On Tue, 2 Aug 2011 14:52:46 -0400, Ray Denenberg, Library of Congress wrote
> Ok, I think I have a solution to all of this.
> 'u' clearly has a much different usage when used internally than when it
> replaces one or more consecutive rightmost digits. I don't think we have 
> confronted this.

The semantics for u restricted to application as one or more consecutive 
rightmost digits can have but need not have the semantics as a placeholder 
but does not do well to express measurement precision.

199u where u is a placeholder has unknown year but expresses a date with a 
precision of year. 199x by contrast has a precision of decade. The u as a 
rightmost placeholder can be used to express precision via a semantics of 
uncertainty but then it would not be a placeholder..

This is, I think, a problem with our current specification for u and not 
really x. 

The solution, I think, is to call u a digit placeholder: 
unknown/unconfirmed/untested/unspecified/unmeasured ....

Its use and semantics are simple. One can use u in place of a digit anywhere 
in a date/time expression.

> Thus 196u means:
>     "a date in the 1960s"

Yes. But with year precision... what year?
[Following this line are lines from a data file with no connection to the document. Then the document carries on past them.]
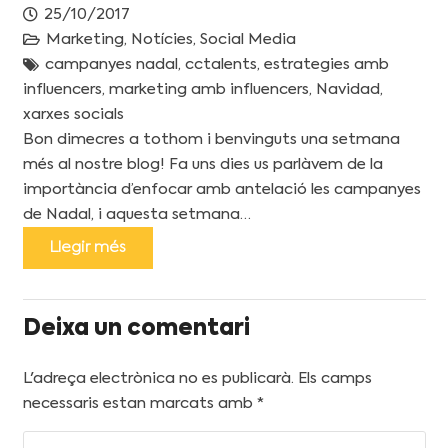
25/10/2017
Marketing
,
Notícies
,
Social Media
campanyes nadal
,
cctalents
,
estrategies amb
influencers
,
marketing amb influencers
,
Navidad
,
xarxes socials
Bon dimecres a tothom i benvinguts una setmana
més al nostre blog! Fa uns dies us parlàvem de la
importància d’enfocar amb antelació les campanyes
de Nadal, i aquesta setmana…
Llegir més
Deixa un comentari
L'adreça electrònica no es publicarà.
Els camps
necessaris estan marcats amb
*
We reserve the digit place.. The 
whole point of u is, I think, the explicit intent "I hope to fill in the 

> and expresses imprecision, where 1u66 might be said to express uncertainty.

I think we should avoid the term "uncertainty" with u and keep to 
placeholder.. Uncertainty to century with year 66 is I think something 
else.. Instead its saying, I think, I know its year 66 and second 1000 
years.. I need to check the century and so I'll leave it as u and come back 
sometime to fill it in.. That I always thought was the reason we got them in 
MARC.. In MARC the u is called "unknown" but its not really unknown.. only 
not available at the moment the record is authored.. Its saying "to be 
filled in later"... Precision is not about filling in later.. A sample that 
weights 2 grams on a balance that reads only to gram is a weight of 2 grams 
with gramm precision.. I might never have call to measure it with a more 
precise balance.. 

> In other words I suspect the solution to this problem is not to refer to
> "rightmost" 'u' as "uncertainly" and instead refer to it as "imprecision".
> And since 'u' means different things when used internally vs. rightmost, 
> perhaps 'u' shouldn't be used for both.
> I therefore propose that 'x' be used instead of 'u' for level 1 
> and that we rename "uncertainly" as "imprecision" for level 1 (and continue
> to call it 'uncertainty' for level 2 - internal).